*** Data Section Begins ***
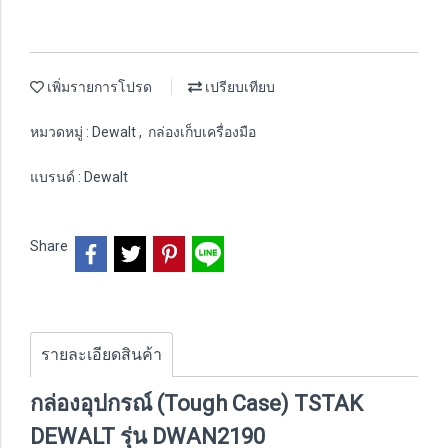
เพิ่มรายการโปรด
เปรียบเทียบ
หมวดหมู่ :
Dewalt
,
กล่องเก็บเครื่องมือ
แบรนด์ :
Dewalt
Share
รายละเอียดสินค้า
กล่องอุปกรณ์ (Tough Case) TSTAK
DEWALT รุ่น DWAN2190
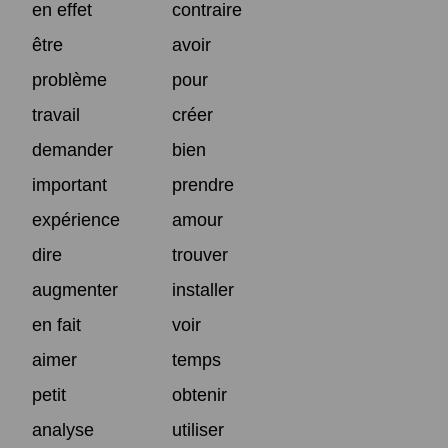
en effet
contraire
être
avoir
problème
pour
travail
créer
demander
bien
important
prendre
expérience
amour
dire
trouver
augmenter
installer
en fait
voir
aimer
temps
petit
obtenir
analyse
utiliser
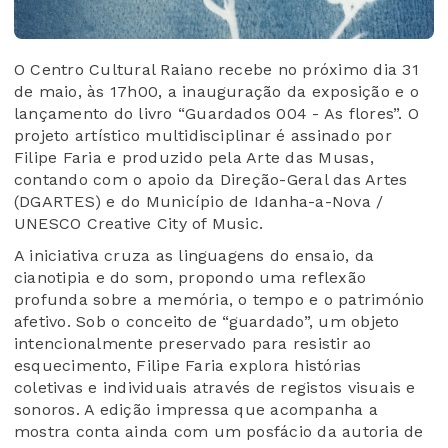
O Centro Cultural Raiano recebe no próximo dia 31
de maio, às 17h00, a inauguração da exposição e o
lançamento do livro “Guardados 004 - As flores”. O
projeto artístico multidisciplinar é assinado por
Filipe Faria e produzido pela Arte das Musas,
contando com o apoio da Direção-Geral das Artes
(DGARTES) e do Município de Idanha-a-Nova /
UNESCO Creative City of Music.
A iniciativa cruza as linguagens do ensaio, da
cianotipia e do som, propondo uma reflexão
profunda sobre a memória, o tempo e o património
afetivo. Sob o conceito de “guardado”, um objeto
intencionalmente preservado para resistir ao
esquecimento, Filipe Faria explora histórias
coletivas e individuais através de registos visuais e
sonoros. A edição impressa que acompanha a
mostra conta ainda com um posfácio da autoria de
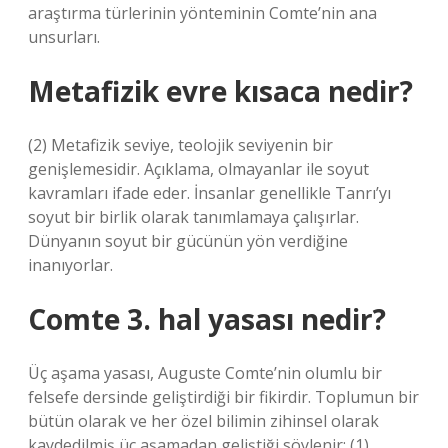
araştırma türlerinin yönteminin Comte’nin ana
unsurları.
Metafizik evre kısaca nedir?
(2) Metafizik seviye, teolojik seviyenin bir
genişlemesidir. Açıklama, olmayanlar ile soyut
kavramları ifade eder. İnsanlar genellikle Tanrı’yı ​​
soyut bir birlik olarak tanımlamaya çalışırlar.
Dünyanın soyut bir gücünün yön verdiğine
inanıyorlar.
Comte 3. hal yasası nedir?
Üç aşama yasası, Auguste Comte’nin olumlu bir
felsefe dersinde geliştirdiği bir fikirdir. Toplumun bir
bütün olarak ve her özel bilimin zihinsel olarak
kaydedilmiş üç aşamadan geliştiği söylenir: (1)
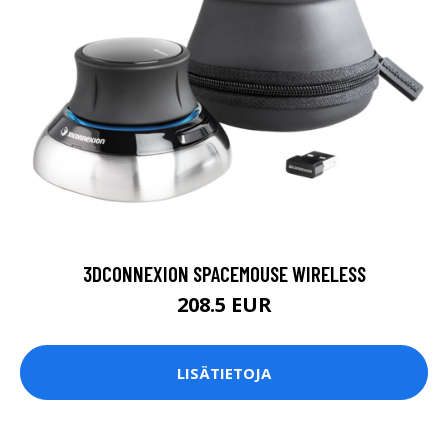
3DCONNEXION SPACEMOUSE WIRELESS
208.5 EUR
LISÄTIETOJA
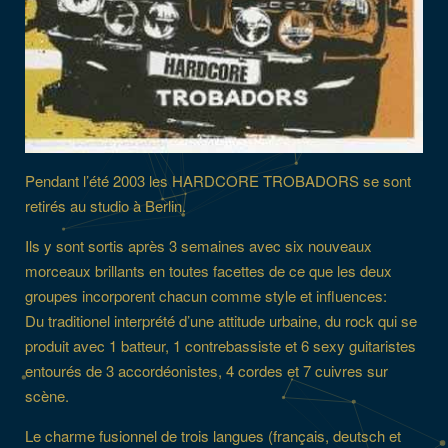
Pendant l’été 2003 les HARDCORE TROBADORS se sont
retirés au studio à Berlin.
Ils y sont sortis après 3 semaines avec six nouveaux
morceaux brillants en toutes facettes de ce que les deux
groupes incorporent chacun comme style et influences:
Du traditionel interprété d’une attitude urbaine, du rock qui se
produit avec 1 batteur, 1 contrebassiste et 6 sexy guitaristes
entourés de 3 accordéonistes, 4 cordes et 7 cuivres sur
scène.
Le charme fusionnel de trois langues (français, deutsch et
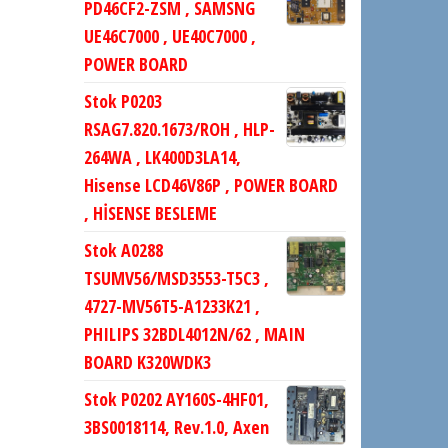
PD46CF2-ZSM , SAMSNG
UE46C7000 , UE40C7000 ,
POWER BOARD
Stok P0203
RSAG7.820.1673/ROH , HLP-
264WA , LK400D3LA14,
Hisense LCD46V86P , POWER BOARD
, HİSENSE BESLEME
Stok A0288
TSUMV56/MSD3553-T5C3 ,
4727-MV56T5-A1233K21 ,
PHILIPS 32BDL4012N/62 , MAIN
BOARD K320WDK3
Stok P0202 AY160S-4HF01,
3BS0018114, Rev.1.0, Axen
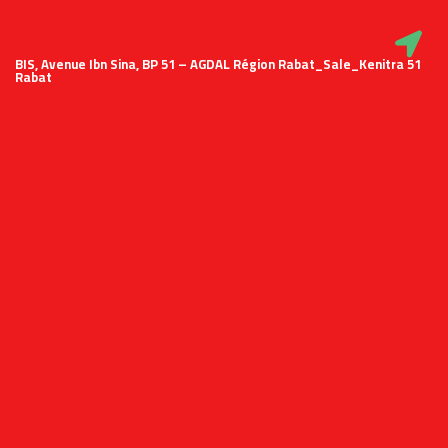
51 BIS, Avenue Ibn Sina, BP 51 – AGDAL Région Rabat_Sale_Kenitra
Rabat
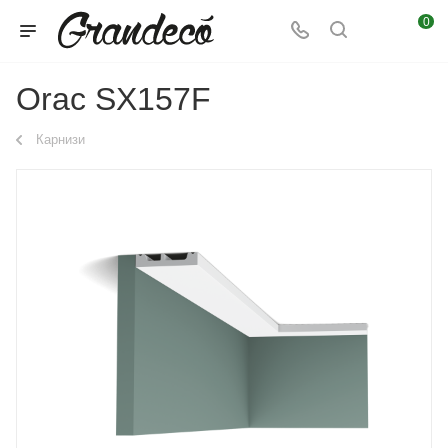
0
Orac SX157F
Карнизи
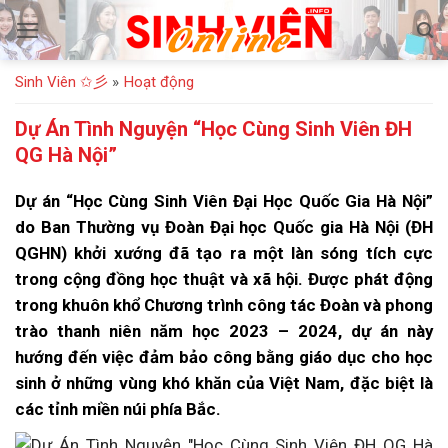
Bỏ
qua
nội
Sinh Viên ✩彡
»
Hoạt động
dung
Dự Án Tình Nguyện “Học Cùng Sinh Viên ĐH
QG Hà Nội”
Dự án “Học Cùng Sinh Viên Đại Học Quốc Gia Hà Nội”
do Ban Thường vụ Đoàn Đại học Quốc gia Hà Nội (ĐH
QGHN) khởi xướng đã tạo ra một làn sóng tích cực
trong cộng đồng học thuật và xã hội. Được phát động
trong khuôn khổ Chương trình công tác Đoàn và phong
trào thanh niên năm học 2023 – 2024, dự án này
hướng đến việc đảm bảo công bằng giáo dục cho học
sinh ở những vùng khó khăn của Việt Nam, đặc biệt là
các tỉnh miền núi phía Bắc.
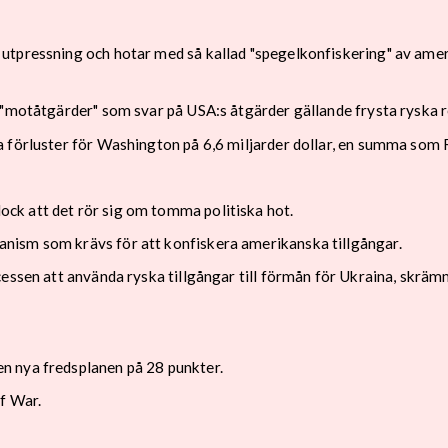
utpressning och hotar med så kallad "spegelkonfiskering" av ameri
 "motåtgärder" som svar på USA:s åtgärder gällande frysta ryska 
 förluster för Washington på 6,6 miljarder dollar, en summa som 
ck att det rör sig om tomma politiska hot.
nism som krävs för att konfiskera amerikanska tillgångar.
cessen att använda ryska tillgångar till förmån för Ukraina, skräm
n nya fredsplanen på 28 punkter.
f War.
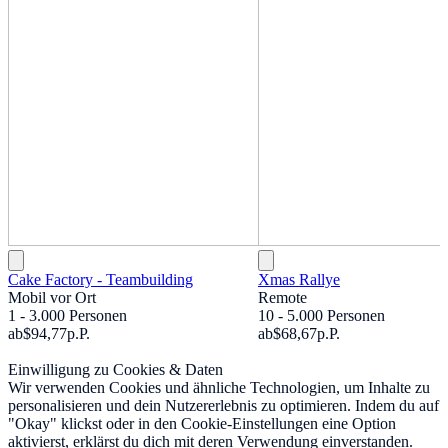
Cake Factory - Teambuilding
Xmas Rallye
Mobil vor Ort
Remote
1 - 3.000 Personen
10 - 5.000 Personen
ab
$94,77
p.P.
ab
$68,67
p.P.
Einwilligung zu Cookies & Daten
Wir verwenden Cookies und ähnliche Technologien, um Inhalte zu
personalisieren und dein Nutzererlebnis zu optimieren. Indem du auf
"Okay" klickst oder in den Cookie-Einstellungen eine Option
aktivierst, erklärst du dich mit deren Verwendung einverstanden.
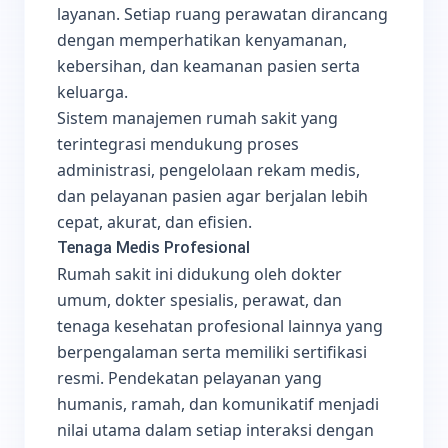
layanan. Setiap ruang perawatan dirancang
dengan memperhatikan kenyamanan,
kebersihan, dan keamanan pasien serta
keluarga.
Sistem manajemen rumah sakit yang
terintegrasi mendukung proses
administrasi, pengelolaan rekam medis,
dan pelayanan pasien agar berjalan lebih
cepat, akurat, dan efisien.
Tenaga Medis Profesional
Rumah sakit ini didukung oleh dokter
umum, dokter spesialis, perawat, dan
tenaga kesehatan profesional lainnya yang
berpengalaman serta memiliki sertifikasi
resmi. Pendekatan pelayanan yang
humanis, ramah, dan komunikatif menjadi
nilai utama dalam setiap interaksi dengan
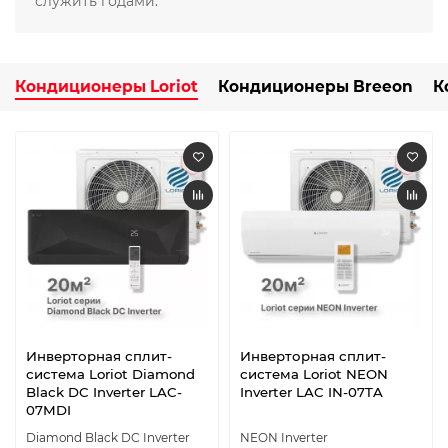
служить годами.
Кондиционеры Loriot
Кондиционеры Breeon
К
Инверторная сплит-
Инверторная сплит-
система Loriot Diamond
система Loriot NEON
Black DC Inverter LAC-
Inverter LAC IN-07TA
07MDI
Diamond Black DC Inverter
NEON Inverter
*** Data Section Ends ***
**Exercise details:** Once more, please print the whole listing exactly, omitting each image.

**Task output:**
เพิ่มรายการโปรด
เปรียบเทียบ
หมวดหมู่ :
Dewalt
,
กล่องเก็บเครื่องมือ
แบรนด์ :
Dewalt
Share
รายละเอียดสินค้า
กล่องอุปกรณ์ (Tough Case) TSTAK
DEWALT รุ่น DWAN2190
en effet
contraire
être
avoir
problème
pour
travail
créer
demander
bien
important
prendre
expérience
amour
dire
trouver
augmenter
installer
en fait
voir
aimer
temps
petit
obtenir
analyse
utiliser
O Centro Cultural Raiano recebe no próximo dia 31
de maio, às 17h00, a inauguração da exposição e o
lançamento do livro “Guardados 004 - As flores”. O
projeto artístico multidisciplinar é assinado por
Filipe Faria e produzido pela Arte das Musas,
contando com o apoio da Direção-Geral das Artes
(DGARTES) e do Município de Idanha-a-Nova /
UNESCO Creative City of Music.
A iniciativa cruza as linguagens do ensaio, da
cianotipia e do som, propondo uma reflexão
profunda sobre a memória, o tempo e o património
afetivo. Sob o conceito de “guardado”, um objeto
intencionalmente preservado para resistir ao
esquecimento, Filipe Faria explora histórias
coletivas e individuais através de registos visuais e
sonoros. A edição impressa que acompanha a
mostra conta ainda com um posfácio da autoria de
araştırma türlerinin yönteminin Comte’nin ana
unsurları.
Metafizik evre kısaca nedir?
(2) Metafizik seviye, teolojik seviyenin bir
genişlemesidir. Açıklama, olmayanlar ile soyut
kavramları ifade eder. İnsanlar genellikle Tanrı’yı ​​
soyut bir birlik olarak tanımlamaya çalışırlar.
Dünyanın soyut bir gücünün yön verdiğine
inanıyorlar.
Comte 3. hal yasası nedir?
Üç aşama yasası, Auguste Comte’nin olumlu bir
felsefe dersinde geliştirdiği bir fikirdir. Toplumun bir
bütün olarak ve her özel bilimin zihinsel olarak
kaydedilmiş üç aşamadan geliştiği söylenir: (1)
3DCONNEXION SPACEMOUSE WIRELESS
208.5 EUR
LISÄTIETOJA
Pendant l’été 2003 les HARDCORE TROBADORS se sont
retirés au studio à Berlin.
Ils y sont sortis après 3 semaines avec six nouveaux
morceaux brillants en toutes facettes de ce que les deux
groupes incorporent chacun comme style et influences:
Du traditionel interprété d’une attitude urbaine, du rock qui se
produit avec 1 batteur, 1 contrebassiste et 6 sexy guitaristes
entourés de 3 accordéonistes, 4 cordes et 7 cuivres sur
scène.
Le charme fusionnel de trois langues (français, deutsch et
PD46CF2-ZSM , SAMSNG
UE46C7000 , UE40C7000 ,
POWER BOARD
Stok P0203
RSAG7.820.1673/ROH , HLP-
264WA , LK400D3LA14,
Hisense LCD46V86P , POWER BOARD
, HİSENSE BESLEME
Stok A0288
TSUMV56/MSD3553-T5C3 ,
4727-MV56T5-A1233K21 ,
PHILIPS 32BDL4012N/62 , MAIN
BOARD K320WDK3
Stok P0202 AY160S-4HF01,
3BS0018114, Rev.1.0, Axen
51 BIS, Avenue Ibn Sina, BP 51 – AGDAL Région Rabat_Sale_Kenitra
Rabat
0
Orac SX157F
Карнизи
Bỏ
qua
nội
Sinh Viên ✩彡
»
Hoạt động
dung
Dự Án Tình Nguyện “Học Cùng Sinh Viên ĐH
QG Hà Nội”
Dự án “Học Cùng Sinh Viên Đại Học Quốc Gia Hà Nội”
do Ban Thường vụ Đoàn Đại học Quốc gia Hà Nội (ĐH
QGHN) khởi xướng đã tạo ra một làn sóng tích cực
trong cộng đồng học thuật và xã hội. Được phát động
trong khuôn khổ Chương trình công tác Đoàn và phong
trào thanh niên năm học 2023 – 2024, dự án này
hướng đến việc đảm bảo công bằng giáo dục cho học
sinh ở những vùng khó khăn của Việt Nam, đặc biệt là
các tỉnh miền núi phía Bắc.
utpressning och hotar med så kallad "spegelkonfiskering" av ameri
 "motåtgärder" som svar på USA:s åtgärder gällande frysta ryska 
 förluster för Washington på 6,6 miljarder dollar, en summa som 
ck att det rör sig om tomma politiska hot.
nism som krävs för att konfiskera amerikanska tillgångar.
cessen att använda ryska tillgångar till förmån för Ukraina, skräm
n nya fredsplanen på 28 punkter.
f War.
Cake Factory - Teambuilding
Xmas Rallye
Mobil vor Ort
Remote
1 - 3.000 Personen
10 - 5.000 Personen
ab
$94,77
p.P.
ab
$68,67
p.P.
Einwilligung zu Cookies & Daten
Wir verwenden Cookies und ähnliche Technologien, um Inhalte zu
personalisieren und dein Nutzererlebnis zu optimieren. Indem du auf
"Okay" klickst oder in den Cookie-Einstellungen eine Option
aktivierst, erklärst du dich mit deren Verwendung einverstanden.
layanan. Setiap ruang perawatan dirancang
dengan memperhatikan kenyamanan,
kebersihan, dan keamanan pasien serta
keluarga.
Sistem manajemen rumah sakit yang
terintegrasi mendukung proses
administrasi, pengelolaan rekam medis,
dan pelayanan pasien agar berjalan lebih
cepat, akurat, dan efisien.
Tenaga Medis Profesional
Rumah sakit ini didukung oleh dokter
umum, dokter spesialis, perawat, dan
tenaga kesehatan profesional lainnya yang
berpengalaman serta memiliki sertifikasi
resmi. Pendekatan pelayanan yang
humanis, ramah, dan komunikatif menjadi
nilai utama dalam setiap interaksi dengan
служить годами.
Кондиционеры Loriot
Кондиционеры Breeon
К
Инверторная сплит-
Инверторная сплит-
система Loriot Diamond
система Loriot NEON
Black DC Inverter LAC-
Inverter LAC IN-07TA
07MDI
Diamond Black DC Inverter
NEON Inverter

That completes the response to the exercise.